━━━ SUPPLIED DATA

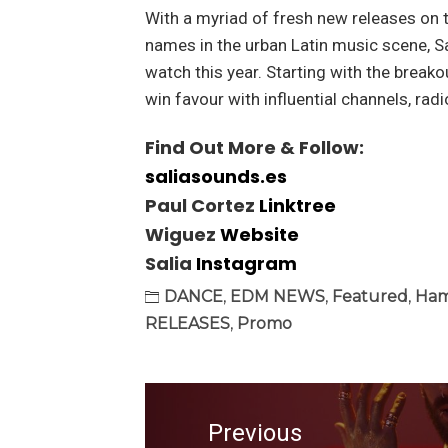
With a myriad of fresh new releases on 
names in the urban Latin music scene, Sa
watch this year. Starting with the breakou
win favour with influential channels, ra
Find Out More & Follow:
saliasounds.es
Paul Cortez
Linktree
Wiguez
Website
Salia
Instagram
DANCE
,
EDM NEWS
,
Featured
,
Ham
RELEASES
,
Promo
Post
navigation
Previous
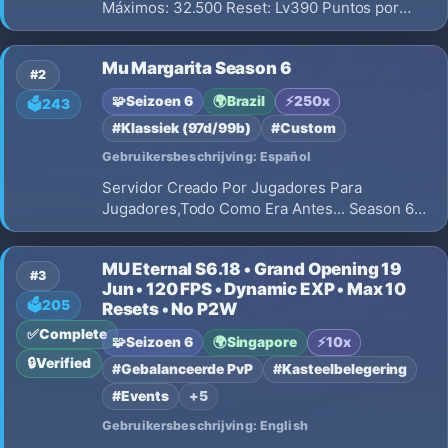
Máximos: 32.500 Reset: Lv390 Puntos por
Reset: No Borra Puntos: No Grand Reset:
100RR Master Level: Lv200 Master Exp: 10x
Mu Margarita Season 6
#2
🧩
Seizoen 6
🌍
Brazil
⚡
250x
🗳️
243
#Klassiek (97d/99b)
#Custom
Gebruikersbeschrijving: Español
Servidor Creado Por Jugadores Para
Jugadores,Todo Como Era Antes... Season 6
Clasico Real,Sin Custom,Sin Inventos Locos.
MU Eternal S6.18 • Grand Opening 19
#3
Jun • 120 FPS • Dynamic EXP • Max 10
🗳️
205
Resets • No P2W
✅
Complete
🧩
Seizoen 6
🌍
Singapore
⚡
10x
🔒
Verified
#Gebalanceerde PvP
#Kasteelbelegering
#Events
+5
Gebruikersbeschrijving: English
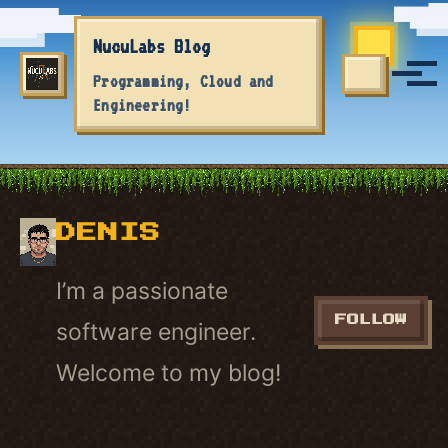
Skip to primary navigation
Skip to content
Skip to footer
NucuLabs Blog
Tog
Programming, Cloud and
TOGGLE S
Engineering!
DENIS
I’m a passionate
FOLLOW
software engineer.
Welcome to my blog!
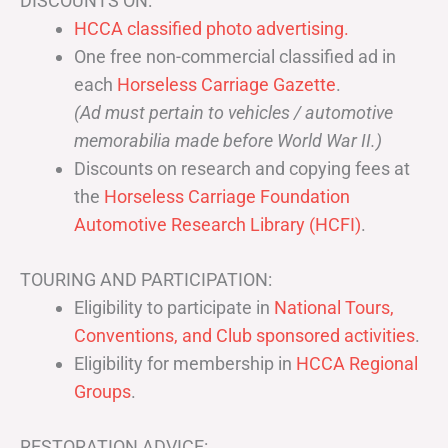
DISCOUNTS ON:
HCCA classified photo advertising.
One free non-commercial classified ad in
each
Horseless Carriage Gazette
.
(Ad must pertain to vehicles / automotive
memorabilia made before World War II.)
Discounts on research and copying fees at
the
Horseless Carriage Foundation
Automotive Research Library (HCFI)
.
TOURING AND PARTICIPATION:
Eligibility to participate in
National Tours,
Conventions, and Club sponsored activities
.
Eligibility for membership in
HCCA Regional
Groups
.
RESTORATION ADVICE:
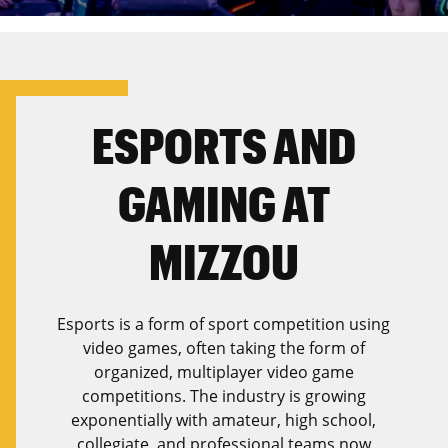
ESPORTS AND
GAMING AT
MIZZOU
Esports is a form of sport competition using
video games, often taking the form of
organized, multiplayer video game
competitions. The industry is growing
exponentially with amateur, high school,
collegiate, and professional teams now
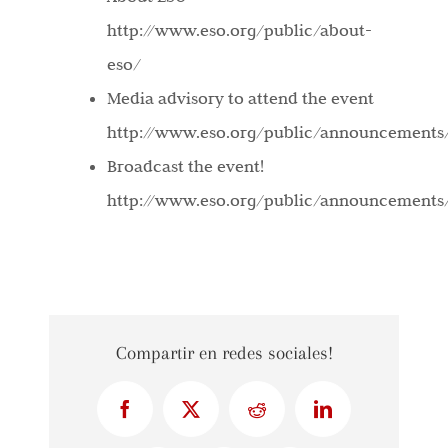
http://www.eso.org/public/about-
eso/
Media advisory to attend the event
http://www.eso.org/public/announcements
Broadcast the event!
http://www.eso.org/public/announcements
Compartir en redes sociales!
Facebook
X
Reddit
LinkedIn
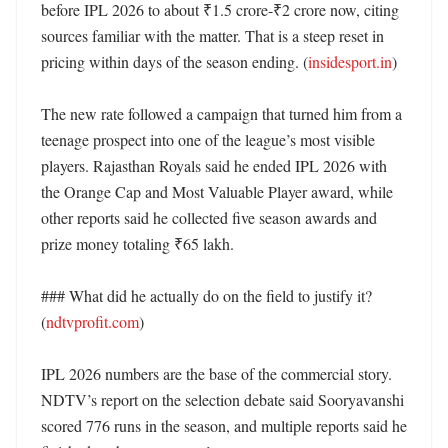
before IPL 2026 to about ₹1.5 crore-₹2 crore now, citing 
sources familiar with the matter. That is a steep reset in 
pricing within days of the season ending. (
insidesport.in
)

The new rate followed a campaign that turned him from a 
teenage prospect into one of the league’s most visible 
players. Rajasthan Royals said he ended IPL 2026 with 
the Orange Cap and Most Valuable Player award, while 
other reports said he collected five season awards and 
prize money totaling ₹65 lakh. 

### What did he actually do on the field to justify it? 
(
ndtvprofit.com
)

IPL 2026 numbers are the base of the commercial story. 
NDTV’s report on the selection debate said Sooryavanshi 
scored 776 runs in the season, and multiple reports said he 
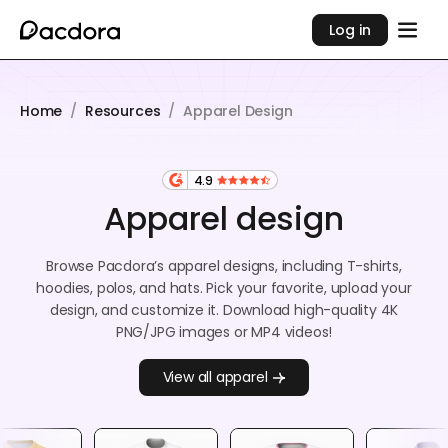
Log in
Home
/
Resources
/
Apparel Design
4.9
Apparel design
Browse Pacdora’s apparel designs, including T-shirts,
hoodies, polos, and hats. Pick your favorite, upload your
design, and customize it. Download high-quality 4K
PNG/JPG images or MP4 videos!
View all apparel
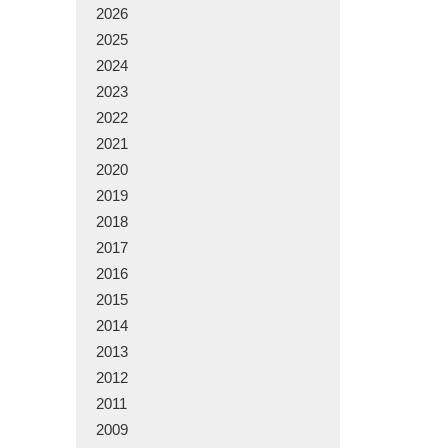
2026
2025
2024
2023
2022
2021
2020
2019
2018
2017
2016
2015
2014
2013
2012
2011
2009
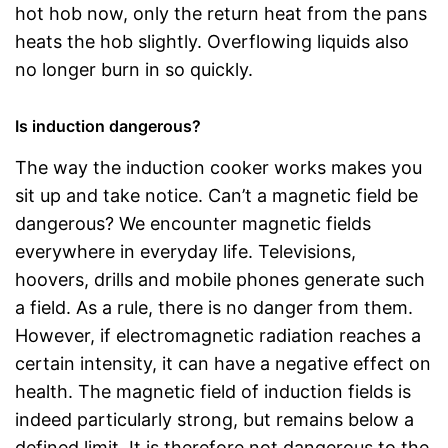
hot hob now, only the return heat from the pans
heats the hob slightly. Overflowing liquids also
no longer burn in so quickly.
Is induction dangerous?
The way the induction cooker works makes you
sit up and take notice. Can’t a magnetic field be
dangerous? We encounter magnetic fields
everywhere in everyday life. Televisions,
hoovers, drills and mobile phones generate such
a field. As a rule, there is no danger from them.
However, if electromagnetic radiation reaches a
certain intensity, it can have a negative effect on
health. The magnetic field of induction fields is
indeed particularly strong, but remains below a
defined limit. It is therefore not dangerous to the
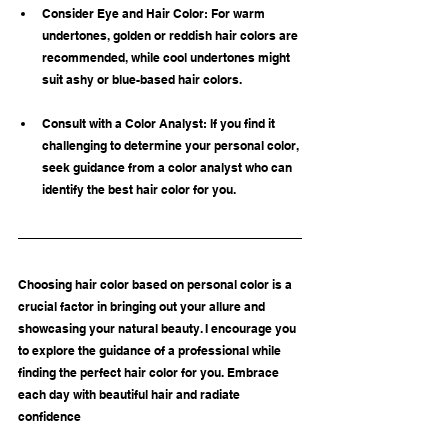
Consider Eye and Hair Color: For warm 
undertones, golden or reddish hair colors are 
recommended, while cool undertones might 
suit ashy or blue-based hair colors.
Consult with a Color Analyst: If you find it 
challenging to determine your personal color, 
seek guidance from a color analyst who can 
identify the best hair color for you.
Choosing hair color based on personal color is a 
crucial factor in bringing out your allure and 
showcasing your natural beauty. I encourage you 
to explore the guidance of a professional while 
finding the perfect hair color for you. Embrace 
each day with beautiful hair and radiate 
confidence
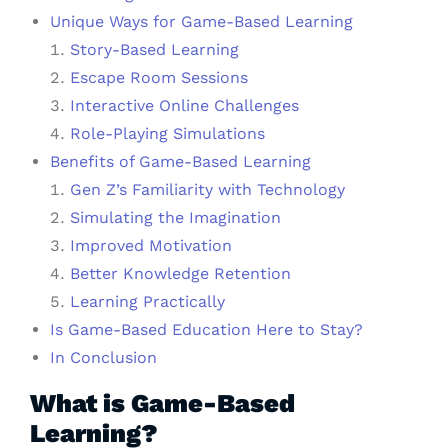
Unique Ways for Game-Based Learning
Story-Based Learning
Escape Room Sessions
Interactive Online Challenges
Role-Playing Simulations
Benefits of Game-Based Learning
Gen Z’s Familiarity with Technology
Simulating the Imagination
Improved Motivation
Better Knowledge Retention
Learning Practically
Is Game-Based Education Here to Stay?
In Conclusion
What is Game-Based
Learning?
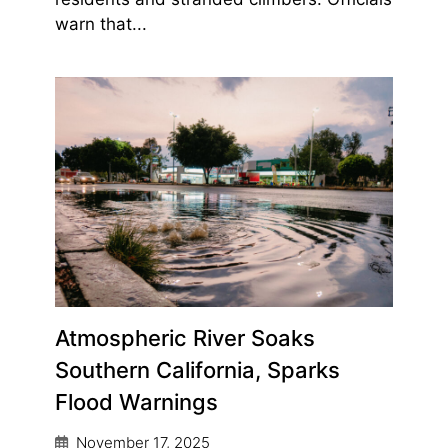
warn that...
Atmospheric River Soaks
Southern California, Sparks
Flood Warnings
November 17, 2025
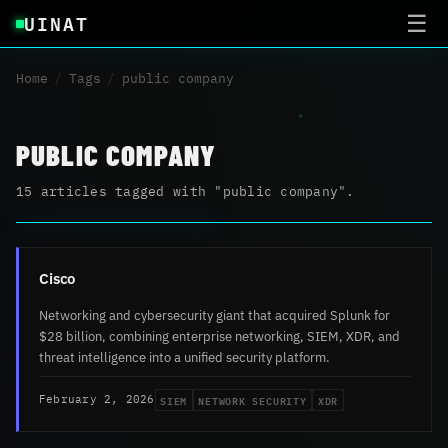
UINAT
☰
Home
/
Tags
/
public company
PUBLIC COMPANY
15 articles tagged with "public company".
Cisco
Networking and cybersecurity giant that acquired Splunk for
$28 billion, combining enterprise networking, SIEM, XDR, and
threat intelligence into a unified security platform.
SIEM
NETWORK SECURITY
XDR
February 2, 2026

━━━━━━

● PROBLEM DESCRIPTION: Search the lines above for the string "HCCA", then show every one that has it.

● FINISHED EXERCISE:
HCCA classified photo advertising.
HCCA Regional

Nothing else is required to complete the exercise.